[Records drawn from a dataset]
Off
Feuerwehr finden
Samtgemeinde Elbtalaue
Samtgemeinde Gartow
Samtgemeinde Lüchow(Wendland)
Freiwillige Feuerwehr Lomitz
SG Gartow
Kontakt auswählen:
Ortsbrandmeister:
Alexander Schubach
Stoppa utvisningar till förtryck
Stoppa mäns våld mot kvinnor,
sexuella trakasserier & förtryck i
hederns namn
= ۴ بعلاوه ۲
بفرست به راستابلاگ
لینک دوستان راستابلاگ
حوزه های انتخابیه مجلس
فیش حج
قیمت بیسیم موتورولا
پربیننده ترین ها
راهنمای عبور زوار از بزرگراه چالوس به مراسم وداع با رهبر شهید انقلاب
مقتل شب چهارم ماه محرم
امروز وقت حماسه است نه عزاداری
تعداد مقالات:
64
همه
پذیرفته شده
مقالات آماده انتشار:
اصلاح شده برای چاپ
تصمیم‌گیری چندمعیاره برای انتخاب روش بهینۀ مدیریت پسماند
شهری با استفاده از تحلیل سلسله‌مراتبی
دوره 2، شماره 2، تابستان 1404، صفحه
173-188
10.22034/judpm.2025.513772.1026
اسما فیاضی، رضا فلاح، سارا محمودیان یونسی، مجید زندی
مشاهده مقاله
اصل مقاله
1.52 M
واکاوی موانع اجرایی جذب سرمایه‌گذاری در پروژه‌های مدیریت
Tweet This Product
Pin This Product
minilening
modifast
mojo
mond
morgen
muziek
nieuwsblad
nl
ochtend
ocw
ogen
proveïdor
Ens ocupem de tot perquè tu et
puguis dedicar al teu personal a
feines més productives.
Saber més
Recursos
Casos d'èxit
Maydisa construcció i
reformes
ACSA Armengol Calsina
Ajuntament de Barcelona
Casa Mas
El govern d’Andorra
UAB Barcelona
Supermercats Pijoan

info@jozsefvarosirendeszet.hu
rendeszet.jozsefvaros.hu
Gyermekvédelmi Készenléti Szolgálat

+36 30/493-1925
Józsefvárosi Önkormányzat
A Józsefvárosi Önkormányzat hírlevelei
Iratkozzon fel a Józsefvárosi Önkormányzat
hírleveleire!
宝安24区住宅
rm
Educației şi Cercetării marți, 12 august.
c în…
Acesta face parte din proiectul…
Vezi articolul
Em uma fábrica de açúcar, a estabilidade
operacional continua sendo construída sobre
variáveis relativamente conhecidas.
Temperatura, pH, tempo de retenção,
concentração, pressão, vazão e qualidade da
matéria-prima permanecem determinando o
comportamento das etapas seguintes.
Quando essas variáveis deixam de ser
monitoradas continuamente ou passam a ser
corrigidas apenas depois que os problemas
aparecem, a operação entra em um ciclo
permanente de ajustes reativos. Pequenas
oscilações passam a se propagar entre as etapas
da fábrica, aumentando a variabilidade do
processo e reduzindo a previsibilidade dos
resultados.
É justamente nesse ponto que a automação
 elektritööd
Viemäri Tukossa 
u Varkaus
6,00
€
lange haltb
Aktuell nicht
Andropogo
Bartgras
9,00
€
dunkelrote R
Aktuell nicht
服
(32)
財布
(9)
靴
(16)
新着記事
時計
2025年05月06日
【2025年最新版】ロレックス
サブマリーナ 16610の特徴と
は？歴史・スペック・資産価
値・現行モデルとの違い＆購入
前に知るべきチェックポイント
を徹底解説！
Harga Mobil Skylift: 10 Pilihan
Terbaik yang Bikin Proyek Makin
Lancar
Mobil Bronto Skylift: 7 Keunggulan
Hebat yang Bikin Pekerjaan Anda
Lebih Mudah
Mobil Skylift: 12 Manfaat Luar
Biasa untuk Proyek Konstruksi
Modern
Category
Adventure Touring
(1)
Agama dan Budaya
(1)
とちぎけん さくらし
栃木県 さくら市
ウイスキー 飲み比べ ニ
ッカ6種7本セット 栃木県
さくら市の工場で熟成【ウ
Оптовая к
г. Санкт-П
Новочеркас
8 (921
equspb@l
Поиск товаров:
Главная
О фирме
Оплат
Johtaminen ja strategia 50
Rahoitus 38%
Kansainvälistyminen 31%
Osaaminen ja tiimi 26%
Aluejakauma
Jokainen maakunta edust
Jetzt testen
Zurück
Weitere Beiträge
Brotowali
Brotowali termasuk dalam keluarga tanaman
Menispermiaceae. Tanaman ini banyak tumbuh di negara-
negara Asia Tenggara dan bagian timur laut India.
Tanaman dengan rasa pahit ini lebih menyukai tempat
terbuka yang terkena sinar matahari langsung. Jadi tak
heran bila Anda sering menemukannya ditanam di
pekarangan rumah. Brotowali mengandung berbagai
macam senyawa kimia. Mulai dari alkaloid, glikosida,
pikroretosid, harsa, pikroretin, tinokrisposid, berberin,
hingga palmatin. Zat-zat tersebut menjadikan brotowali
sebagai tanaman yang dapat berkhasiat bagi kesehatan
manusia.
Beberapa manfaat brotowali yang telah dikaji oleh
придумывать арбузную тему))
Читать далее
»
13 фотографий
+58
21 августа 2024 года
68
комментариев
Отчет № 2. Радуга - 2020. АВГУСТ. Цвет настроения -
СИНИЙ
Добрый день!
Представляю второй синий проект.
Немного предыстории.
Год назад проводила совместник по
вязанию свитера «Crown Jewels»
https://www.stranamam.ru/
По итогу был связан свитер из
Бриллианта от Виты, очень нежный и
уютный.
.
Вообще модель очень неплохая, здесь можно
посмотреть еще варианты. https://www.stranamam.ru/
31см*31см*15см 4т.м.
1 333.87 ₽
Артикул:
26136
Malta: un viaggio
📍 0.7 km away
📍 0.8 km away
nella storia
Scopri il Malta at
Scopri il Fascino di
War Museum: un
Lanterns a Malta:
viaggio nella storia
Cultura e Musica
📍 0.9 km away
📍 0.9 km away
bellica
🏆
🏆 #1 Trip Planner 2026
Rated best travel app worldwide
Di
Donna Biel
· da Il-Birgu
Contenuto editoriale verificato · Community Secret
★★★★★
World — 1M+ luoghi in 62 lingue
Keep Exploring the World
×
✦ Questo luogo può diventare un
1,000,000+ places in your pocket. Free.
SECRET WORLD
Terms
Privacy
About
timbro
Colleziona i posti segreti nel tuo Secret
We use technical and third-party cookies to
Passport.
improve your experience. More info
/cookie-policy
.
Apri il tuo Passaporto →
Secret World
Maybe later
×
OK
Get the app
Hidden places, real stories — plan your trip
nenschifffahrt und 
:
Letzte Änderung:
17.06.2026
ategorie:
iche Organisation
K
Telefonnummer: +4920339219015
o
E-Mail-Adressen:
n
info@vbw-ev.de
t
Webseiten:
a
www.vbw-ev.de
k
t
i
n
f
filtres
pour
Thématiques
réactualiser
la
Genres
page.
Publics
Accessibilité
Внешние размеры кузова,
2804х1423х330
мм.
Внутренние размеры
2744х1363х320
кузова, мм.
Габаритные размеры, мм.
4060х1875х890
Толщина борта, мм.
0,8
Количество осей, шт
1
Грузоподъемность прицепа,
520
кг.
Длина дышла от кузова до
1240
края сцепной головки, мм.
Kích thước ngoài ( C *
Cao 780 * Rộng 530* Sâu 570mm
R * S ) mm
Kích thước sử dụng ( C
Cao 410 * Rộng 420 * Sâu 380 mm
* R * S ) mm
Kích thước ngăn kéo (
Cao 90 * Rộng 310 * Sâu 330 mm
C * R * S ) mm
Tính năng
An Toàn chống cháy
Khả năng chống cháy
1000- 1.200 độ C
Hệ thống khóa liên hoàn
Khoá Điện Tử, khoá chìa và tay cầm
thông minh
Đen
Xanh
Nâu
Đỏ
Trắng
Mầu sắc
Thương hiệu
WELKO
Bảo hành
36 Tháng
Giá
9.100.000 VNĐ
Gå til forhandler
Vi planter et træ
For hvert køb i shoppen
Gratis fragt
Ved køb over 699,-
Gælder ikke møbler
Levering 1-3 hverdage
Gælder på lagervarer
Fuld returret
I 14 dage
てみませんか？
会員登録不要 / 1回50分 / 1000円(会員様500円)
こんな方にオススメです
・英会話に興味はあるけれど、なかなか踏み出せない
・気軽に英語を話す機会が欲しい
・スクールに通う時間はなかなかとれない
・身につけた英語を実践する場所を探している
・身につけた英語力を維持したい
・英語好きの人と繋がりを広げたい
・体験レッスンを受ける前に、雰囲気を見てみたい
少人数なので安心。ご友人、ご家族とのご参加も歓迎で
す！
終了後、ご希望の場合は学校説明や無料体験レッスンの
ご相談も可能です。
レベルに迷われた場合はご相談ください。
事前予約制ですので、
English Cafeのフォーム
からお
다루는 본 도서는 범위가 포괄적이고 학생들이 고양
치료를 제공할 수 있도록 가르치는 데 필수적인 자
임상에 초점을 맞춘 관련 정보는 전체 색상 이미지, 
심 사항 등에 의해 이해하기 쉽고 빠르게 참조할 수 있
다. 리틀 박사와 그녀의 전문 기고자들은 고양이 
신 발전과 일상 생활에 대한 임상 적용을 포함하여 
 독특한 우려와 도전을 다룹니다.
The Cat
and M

**ACTIVITY**
What the answer needs is every line from the data above with "برای" in it.

**OUTPUT FOR THIS EXERCISE**
اصلاح شده برای چاپ
تصمیم‌گیری چندمعیاره برای انتخاب روش بهینۀ مدیریت پسماند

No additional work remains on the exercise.